This summer, Dallas’ Orange Line will be extended five stations northwest of downtown. The light rail service will expand what is already the United States’ longest such network and improve connections between central Dallas, the suburb of Irving, and — in 2014 — Dallas-Fort Worth International Airport. Yet billions of dollars in new construction have barely increased transit use; just 4.2% of the city’s commuters use public transportation to get to work, according to the U.S. Census Bureau. If there is one city that proves that simply building transit does not attract people to transit, this is it.

Investments in Dallas’ road infrastructure might provide some explanation for the situation. An astonishing seven grade-separated highways extend radially out from the city center in all directions.* This is a city designed for the automobile.

At least some of the city’s residents apparently have not had enough of those roads. Early this month, Dallas Mayor Mike Rawlins announced his support for a new toll road along the Trinity River whose alignment would not only parallel existing highways and the Orange Line, but it would significantly reduce the value of a new park proposed for the area. If public funds can be found to cover at least part of its $1.4 to $1.8 billion cost, the project appears likely to be built over the next decade.

This is transportation planning at its worst. Public dollars are being spent on two separate transportation projects that offer similar benefits and serve the same corridors. The advantages of the investments made in rail — namely, the ability to avoid congestion — are being marginalized by the construction of a huge new road that will, at least for a few years (until the congestion returns), make choosing the train a poor choice. At the cost of billions and in the name of congestion relief, transit’s role is being minimized. And the result is that all this investment will again produce low ridership.

Unlike most American cities, Dallas has room for a new highway, or rather, “room” that doesn’t require the bulldozing of dozens of homes to make way for a multi-lane corridor.
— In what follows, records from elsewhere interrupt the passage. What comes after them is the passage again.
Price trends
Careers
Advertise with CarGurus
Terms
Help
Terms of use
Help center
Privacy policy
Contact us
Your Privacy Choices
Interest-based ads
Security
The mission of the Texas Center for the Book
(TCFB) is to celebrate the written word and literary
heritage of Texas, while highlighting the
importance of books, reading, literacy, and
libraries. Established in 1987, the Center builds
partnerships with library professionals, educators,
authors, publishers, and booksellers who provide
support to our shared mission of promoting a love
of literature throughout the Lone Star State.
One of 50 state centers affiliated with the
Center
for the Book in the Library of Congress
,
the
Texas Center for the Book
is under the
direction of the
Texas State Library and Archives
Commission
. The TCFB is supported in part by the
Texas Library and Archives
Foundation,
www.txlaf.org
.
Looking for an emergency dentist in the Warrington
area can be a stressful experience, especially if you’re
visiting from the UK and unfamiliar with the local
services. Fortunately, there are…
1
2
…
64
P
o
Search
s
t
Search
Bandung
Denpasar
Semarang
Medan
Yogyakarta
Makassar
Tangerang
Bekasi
The space comes in the form of the 2000-foot wide Trinity River park, which extends on a northwest-to-southeast diagonal through the center city.
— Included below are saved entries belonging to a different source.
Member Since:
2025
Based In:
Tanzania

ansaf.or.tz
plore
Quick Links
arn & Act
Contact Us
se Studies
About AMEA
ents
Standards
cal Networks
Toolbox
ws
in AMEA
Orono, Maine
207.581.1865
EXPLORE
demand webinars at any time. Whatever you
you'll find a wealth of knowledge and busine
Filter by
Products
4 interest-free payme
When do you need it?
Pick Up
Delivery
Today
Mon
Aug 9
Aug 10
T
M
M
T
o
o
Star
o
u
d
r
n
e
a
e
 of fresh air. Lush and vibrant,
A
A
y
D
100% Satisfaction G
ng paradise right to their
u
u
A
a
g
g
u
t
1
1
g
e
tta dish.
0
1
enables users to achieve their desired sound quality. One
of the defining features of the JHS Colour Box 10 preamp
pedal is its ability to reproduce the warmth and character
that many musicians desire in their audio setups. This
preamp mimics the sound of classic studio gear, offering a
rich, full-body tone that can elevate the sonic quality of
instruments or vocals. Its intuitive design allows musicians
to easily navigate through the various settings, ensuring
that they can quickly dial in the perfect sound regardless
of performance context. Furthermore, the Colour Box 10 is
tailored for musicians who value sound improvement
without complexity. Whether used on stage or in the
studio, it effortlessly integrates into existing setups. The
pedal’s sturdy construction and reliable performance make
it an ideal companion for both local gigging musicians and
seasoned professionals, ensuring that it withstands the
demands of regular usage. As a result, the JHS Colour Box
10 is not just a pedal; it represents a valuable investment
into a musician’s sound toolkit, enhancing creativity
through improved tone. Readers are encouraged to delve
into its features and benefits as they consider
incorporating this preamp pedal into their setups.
Since the late 1990s, local leaders have been pushing for a new, 8.5-mile toll road along the alignment from U.S. 175 to Interstate 35E to counter the congestion along existing center city roads. In 2007, a referendum to stop the project before it could be built lost by a 53-47 vote. Part of the appeal was the fact that the project would include major improvements for the river basin, including the creation of new parks, sports fields, and two lakes. All in the shadow of the highway.

The North Texas Tollway Authority (NTTA) conducted a series of public meetings on the project this month. NTTA manages a number of other toll roads in the region. Despite needing more than $1 billion in public and private funds to build the road, Jim Schutze’s comment in the Dallas Observer last week seems apt since the mayor has signed on to the project:

“The dearly held belief of many road opponents that the thing can’t be built because the money isn’t there is a false hope. If the concept stays on the boards and the political endorsements continue to flow in, the money will be found.”
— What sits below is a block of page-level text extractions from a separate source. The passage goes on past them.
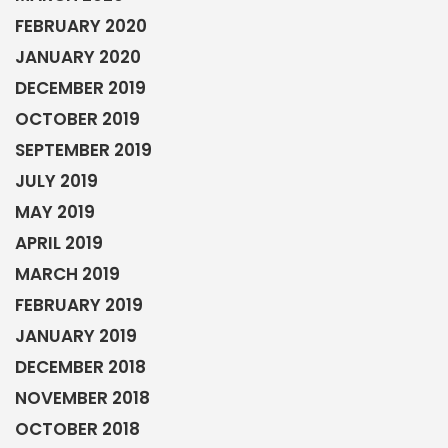
FEBRUARY 2020
JANUARY 2020
DECEMBER 2019
OCTOBER 2019
SEPTEMBER 2019
JULY 2019
MAY 2019
APRIL 2019
MARCH 2019
FEBRUARY 2019
JANUARY 2019
DECEMBER 2018
NOVEMBER 2018
OCTOBER 2018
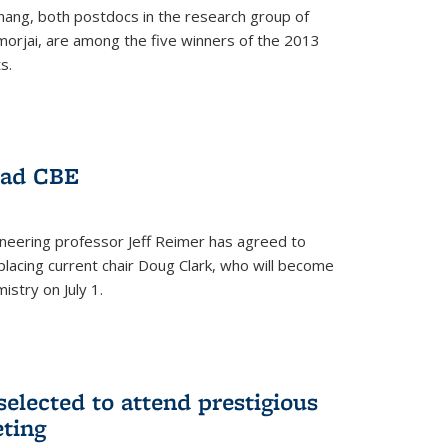
hang, both postdocs in the research group of
orjai, are among the five winners of the 2013
s.
ead CBE
neering professor Jeff Reimer has agreed to
placing current chair Doug Clark, who will become
istry on July 1.
elected to attend prestigious
ting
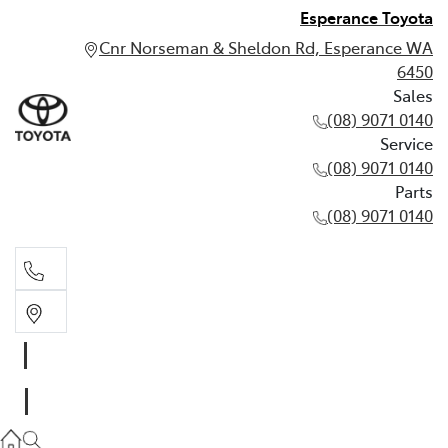
Esperance Toyota
Cnr Norseman & Sheldon Rd, Esperance WA
6450
Sales
(08) 9071 0140
Service
(08) 9071 0140
Parts
(08) 9071 0140
Sales
(08) 9071 0140
Service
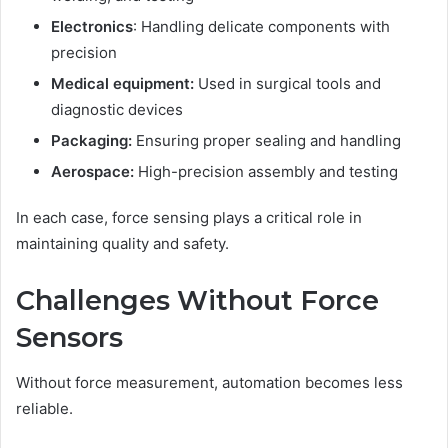
Electronics
: Handling delicate components with
precision
Medical equipment:
Used in surgical tools and
diagnostic devices
Packaging:
Ensuring proper sealing and handling
Aerospace:
High-precision assembly and testing
In each case, force sensing plays a critical role in
maintaining quality and safety.
Challenges Without Force
Sensors
Without force measurement, automation becomes less
reliable.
Meanwhile, the arguments presented by the NTTA at the public hearings in favor of the road’s construction are almost comical:

“The Purposes of the Trinity Parkway are to:

• Improve mobility, manage congestion, increase safety, and accommodate future travel demands
• Minimize the physical, biological, and socioeconomic effects on the human environment
• Provide compatibility with local development plans
• Provide enhancements of modal interrelationships”

The problem is that the road’s construction will likely do little of the sort in the long run. First, while the construction of a new highway will result in gridlock relief on existing roads for a few years, there is ample evidence that increasing road capacity simply results in more drivers taking advantage of the roads. The congestion will return. Second, it is unclear how building a highway in the midst of a river basin will “minimize” impacts on the environment, even if the road includes windmills in its medians. Third, the project would be compatible with local development plans… if Dallas wanted to improve access to its suburbs by building a road that bypasses downtown.

Finally, how a major highway will allow for “modal interrelationships” is completely unclear. There are no plans for BRT or any sort of improved transit program to accompany the road.

To what degree will Dallas’ choice affect the patterns of transportation and land use in the region? The mayor has argued that the road is crucial to the city’s future growth. But what growth will the tollway encourage?

An examination of population change between 2000 and 2010 in the maps below provide an interesting comparison between Dallas (on the left) and Milwaukee (on the right). Both saw little overall population change in the previous decade (Dallas’ population increased by 0.8%, while Milwaukee’s declined by 0.4%), but downtown both grew quite significantly. As shown below, both cities saw significant population growth, while areas outside of the core lost population.

Above: Population change between 2000 and 2010 in Dallas (left) and Milwaukee (right), at the same scale. Each city’s downtown is indicated with a yellow circle. Green areas saw population growth (the darkest green indicates >25%); red areas saw population loss (the darkest red indicates <-25%).

Milwaukee demolished a downtown freeway in 2002. Despite having no urban rail transport infrastructure, its transit commute share is twice that of Dallas (8.5%). The decisions its leaders have made about how to invest in new transportation capacity have clearly provided benefits to the downtown core even as the economy of the rest of the city continues to struggle. Dallas’ decision over whether to build a new highway downtown could profoundly affect whether its center city moves in Milwaukee’s direction or away from it.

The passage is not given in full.